> _Aim of the exercise_: Output every line below as it stands, dropping only the images.
START Records for this task
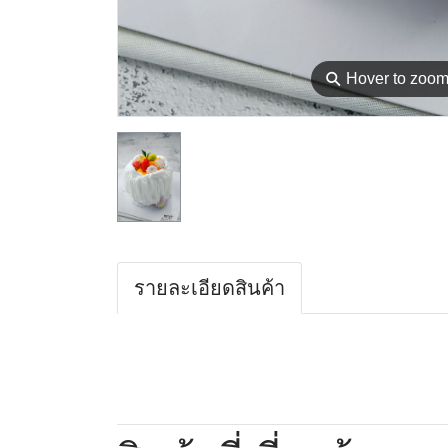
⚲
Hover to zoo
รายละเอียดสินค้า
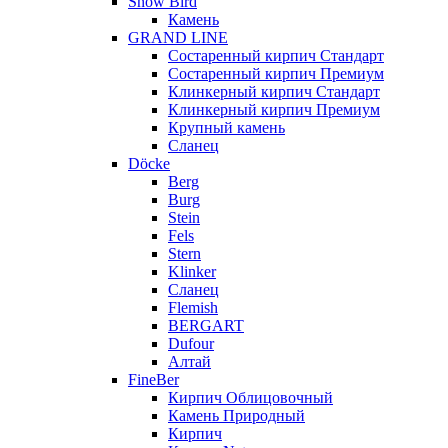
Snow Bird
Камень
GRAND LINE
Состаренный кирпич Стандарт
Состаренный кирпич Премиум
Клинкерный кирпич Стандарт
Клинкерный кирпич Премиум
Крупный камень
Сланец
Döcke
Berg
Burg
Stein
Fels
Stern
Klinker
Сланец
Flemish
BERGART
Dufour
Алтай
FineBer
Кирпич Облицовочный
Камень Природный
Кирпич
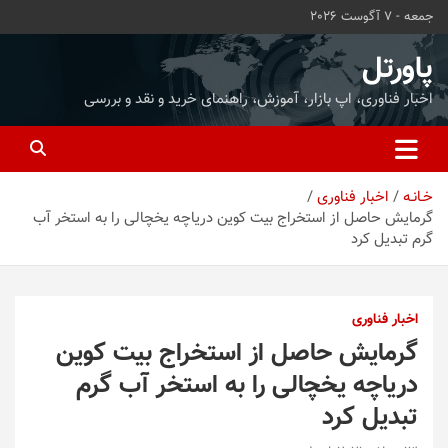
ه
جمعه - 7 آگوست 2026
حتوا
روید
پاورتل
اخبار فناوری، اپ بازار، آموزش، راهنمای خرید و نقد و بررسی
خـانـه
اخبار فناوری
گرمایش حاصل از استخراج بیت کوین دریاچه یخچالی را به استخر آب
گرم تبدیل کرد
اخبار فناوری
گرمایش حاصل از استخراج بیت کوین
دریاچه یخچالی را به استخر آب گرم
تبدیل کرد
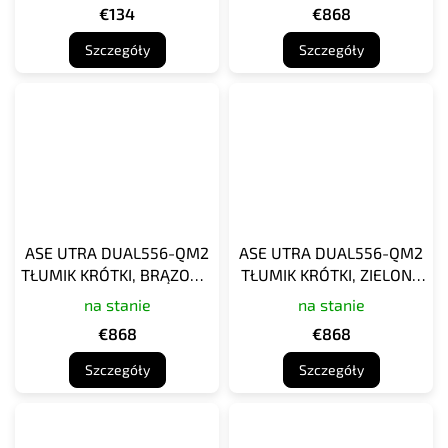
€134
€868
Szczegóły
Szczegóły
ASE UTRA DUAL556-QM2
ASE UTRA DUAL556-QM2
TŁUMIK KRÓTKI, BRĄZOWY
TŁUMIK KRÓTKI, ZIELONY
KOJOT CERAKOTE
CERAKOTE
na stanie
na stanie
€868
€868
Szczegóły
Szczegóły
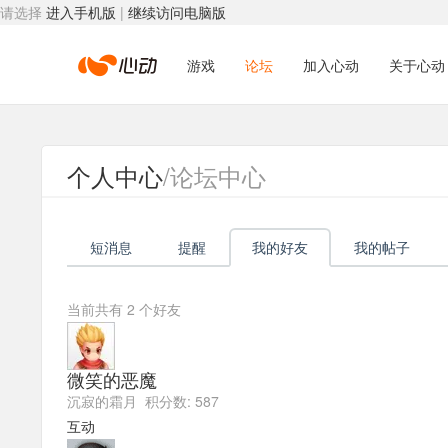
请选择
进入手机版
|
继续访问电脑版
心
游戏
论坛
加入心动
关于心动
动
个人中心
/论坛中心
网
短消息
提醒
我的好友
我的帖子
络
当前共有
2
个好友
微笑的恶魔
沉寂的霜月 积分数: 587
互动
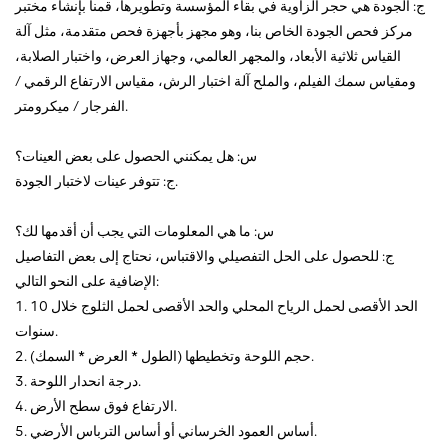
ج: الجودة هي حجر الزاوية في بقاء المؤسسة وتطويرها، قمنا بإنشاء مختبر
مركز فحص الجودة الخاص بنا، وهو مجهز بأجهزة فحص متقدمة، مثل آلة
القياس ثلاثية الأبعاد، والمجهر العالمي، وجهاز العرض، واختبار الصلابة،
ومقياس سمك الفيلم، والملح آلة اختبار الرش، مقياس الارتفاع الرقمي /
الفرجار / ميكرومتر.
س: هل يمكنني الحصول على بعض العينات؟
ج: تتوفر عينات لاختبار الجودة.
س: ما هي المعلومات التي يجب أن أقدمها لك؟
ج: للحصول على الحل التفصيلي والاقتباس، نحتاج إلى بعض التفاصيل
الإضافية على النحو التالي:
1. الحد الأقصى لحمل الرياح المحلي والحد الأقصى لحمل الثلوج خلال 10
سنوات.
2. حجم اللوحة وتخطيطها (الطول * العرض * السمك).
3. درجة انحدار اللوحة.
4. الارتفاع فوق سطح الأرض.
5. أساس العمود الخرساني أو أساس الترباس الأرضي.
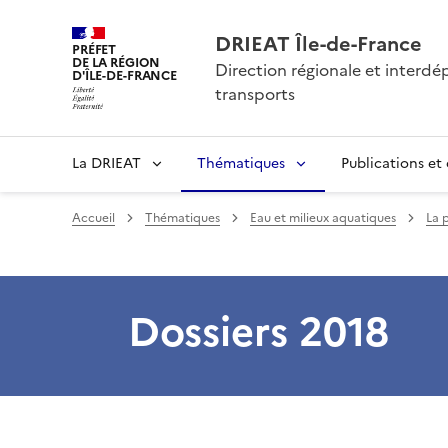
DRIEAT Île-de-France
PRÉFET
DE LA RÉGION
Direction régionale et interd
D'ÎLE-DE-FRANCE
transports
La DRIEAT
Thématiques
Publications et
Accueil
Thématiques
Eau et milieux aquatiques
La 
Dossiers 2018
END Records for this task
> _Result of the exercise_:
⚲
Hover to zoo
รายละเอียดสินค้า
Snow Bird
Камень
GRAND LINE
Состаренный кирпич Стандарт
Состаренный кирпич Премиум
Клинкерный кирпич Стандарт
Клинкерный кирпич Премиум
Крупный камень
Сланец
Döcke
Berg
Burg
Stein
Fels
Stern
Klinker
Сланец
Flemish
BERGART
Dufour
Алтай
FineBer
Кирпич Облицовочный
Камень Природный
Кирпич
ه
جمعه - 7 آگوست 2026
حتوا
روید
پاورتل
اخبار فناوری، اپ بازار، آموزش، راهنمای خرید و نقد و بررسی
خـانـه
اخبار فناوری
گرمایش حاصل از استخراج بیت کوین دریاچه یخچالی را به استخر آب
گرم تبدیل کرد
اخبار فناوری
گرمایش حاصل از استخراج بیت کوین
دریاچه یخچالی را به استخر آب گرم
تبدیل کرد
€134
€868
Szczegóły
Szczegóły
ASE UTRA DUAL556-QM2
ASE UTRA DUAL556-QM2
TŁUMIK KRÓTKI, BRĄZOWY
TŁUMIK KRÓTKI, ZIELONY
KOJOT CERAKOTE
CERAKOTE
na stanie
na stanie
€868
€868
Szczegóły
Szczegóły
请选择
进入手机版
|
继续访问电脑版
心
游戏
论坛
加入心动
关于心动
动
个人中心
/论坛中心
网
短消息
提醒
我的好友
我的帖子
络
当前共有
2
个好友
微笑的恶魔
沉寂的霜月 积分数: 587
互动
ج: الجودة هي حجر الزاوية في بقاء المؤسسة وتطويرها، قمنا بإنشاء مختبر
مركز فحص الجودة الخاص بنا، وهو مجهز بأجهزة فحص متقدمة، مثل آلة
القياس ثلاثية الأبعاد، والمجهر العالمي، وجهاز العرض، واختبار الصلابة،
ومقياس سمك الفيلم، والملح آلة اختبار الرش، مقياس الارتفاع الرقمي /
الفرجار / ميكرومتر.
س: هل يمكنني الحصول على بعض العينات؟
ج: تتوفر عينات لاختبار الجودة.
س: ما هي المعلومات التي يجب أن أقدمها لك؟
ج: للحصول على الحل التفصيلي والاقتباس، نحتاج إلى بعض التفاصيل
الإضافية على النحو التالي:
1. الحد الأقصى لحمل الرياح المحلي والحد الأقصى لحمل الثلوج خلال 10
سنوات.
2. حجم اللوحة وتخطيطها (الطول * العرض * السمك).
3. درجة انحدار اللوحة.
4. الارتفاع فوق سطح الأرض.
5. أساس العمود الخرساني أو أساس الترباس الأرضي.
DRIEAT Île-de-France
PRÉFET
DE LA RÉGION
Direction régionale et interd
D'ÎLE-DE-FRANCE
transports
La DRIEAT
Thématiques
Publications et
Accueil
Thématiques
Eau et milieux aquatiques
La 
Dossiers 2018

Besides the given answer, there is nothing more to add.